- Task to complete -
Repeat the records below exactly as they appear.

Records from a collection

::::::::

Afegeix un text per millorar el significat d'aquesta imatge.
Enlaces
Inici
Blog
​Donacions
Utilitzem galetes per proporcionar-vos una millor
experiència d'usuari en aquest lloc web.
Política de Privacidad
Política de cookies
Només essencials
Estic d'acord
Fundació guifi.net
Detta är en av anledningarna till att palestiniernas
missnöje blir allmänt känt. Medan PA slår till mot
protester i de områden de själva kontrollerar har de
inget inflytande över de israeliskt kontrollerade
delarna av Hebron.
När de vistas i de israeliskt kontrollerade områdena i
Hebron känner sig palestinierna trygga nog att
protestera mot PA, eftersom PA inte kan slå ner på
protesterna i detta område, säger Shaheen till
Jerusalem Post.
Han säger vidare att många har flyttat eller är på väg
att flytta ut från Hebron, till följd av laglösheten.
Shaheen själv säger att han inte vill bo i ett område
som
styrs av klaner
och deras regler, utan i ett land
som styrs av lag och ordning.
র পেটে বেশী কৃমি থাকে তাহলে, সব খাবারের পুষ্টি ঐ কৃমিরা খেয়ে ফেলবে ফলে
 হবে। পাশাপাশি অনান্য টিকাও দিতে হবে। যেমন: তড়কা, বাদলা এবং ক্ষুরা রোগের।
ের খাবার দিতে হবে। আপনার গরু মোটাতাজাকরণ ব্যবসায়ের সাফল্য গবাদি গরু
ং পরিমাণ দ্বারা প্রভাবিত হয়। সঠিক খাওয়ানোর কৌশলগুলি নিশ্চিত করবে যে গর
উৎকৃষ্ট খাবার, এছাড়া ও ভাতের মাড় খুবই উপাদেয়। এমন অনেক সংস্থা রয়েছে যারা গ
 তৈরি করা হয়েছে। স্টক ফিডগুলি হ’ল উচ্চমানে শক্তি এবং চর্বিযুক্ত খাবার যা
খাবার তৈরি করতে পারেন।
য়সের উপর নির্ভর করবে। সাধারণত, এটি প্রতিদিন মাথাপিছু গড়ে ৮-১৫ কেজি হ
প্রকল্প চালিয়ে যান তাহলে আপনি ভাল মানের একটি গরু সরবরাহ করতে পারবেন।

::::::::

- Written solution -
Afegeix un text per millorar el significat d'aquesta imatge.
Enlaces
Inici
Blog
​Donacions
Utilitzem galetes per proporcionar-vos una millor
experiència d'usuari en aquest lloc web.
Política de Privacidad
Política de cookies
Només essencials
Estic d'acord
Fundació guifi.net
Detta är en av anledningarna till att palestiniernas
missnöje blir allmänt känt. Medan PA slår till mot
protester i de områden de själva kontrollerar har de
inget inflytande över de israeliskt kontrollerade
delarna av Hebron.
När de vistas i de israeliskt kontrollerade områdena i
Hebron känner sig palestinierna trygga nog att
protestera mot PA, eftersom PA inte kan slå ner på
protesterna i detta område, säger Shaheen till
Jerusalem Post.
Han säger vidare att många har flyttat eller är på väg
att flytta ut från Hebron, till följd av laglösheten.
Shaheen själv säger att han inte vill bo i ett område
som
styrs av klaner
och deras regler, utan i ett land
som styrs av lag och ordning.
র পেটে বেশী কৃমি থাকে তাহলে, সব খাবারের পুষ্টি ঐ কৃমিরা খেয়ে ফেলবে ফলে
 হবে। পাশাপাশি অনান্য টিকাও দিতে হবে। যেমন: তড়কা, বাদলা এবং ক্ষুরা রোগের।
ের খাবার দিতে হবে। আপনার গরু মোটাতাজাকরণ ব্যবসায়ের সাফল্য গবাদি গরু
ং পরিমাণ দ্বারা প্রভাবিত হয়। সঠিক খাওয়ানোর কৌশলগুলি নিশ্চিত করবে যে গর
উৎকৃষ্ট খাবার, এছাড়া ও ভাতের মাড় খুবই উপাদেয়। এমন অনেক সংস্থা রয়েছে যারা গ
 তৈরি করা হয়েছে। স্টক ফিডগুলি হ’ল উচ্চমানে শক্তি এবং চর্বিযুক্ত খাবার যা
খাবার তৈরি করতে পারেন।
য়সের উপর নির্ভর করবে। সাধারণত, এটি প্রতিদিন মাথাপিছু গড়ে ৮-১৫ কেজি হ
প্রকল্প চালিয়ে যান তাহলে আপনি ভাল মানের একটি গরু সরবরাহ করতে পারবেন।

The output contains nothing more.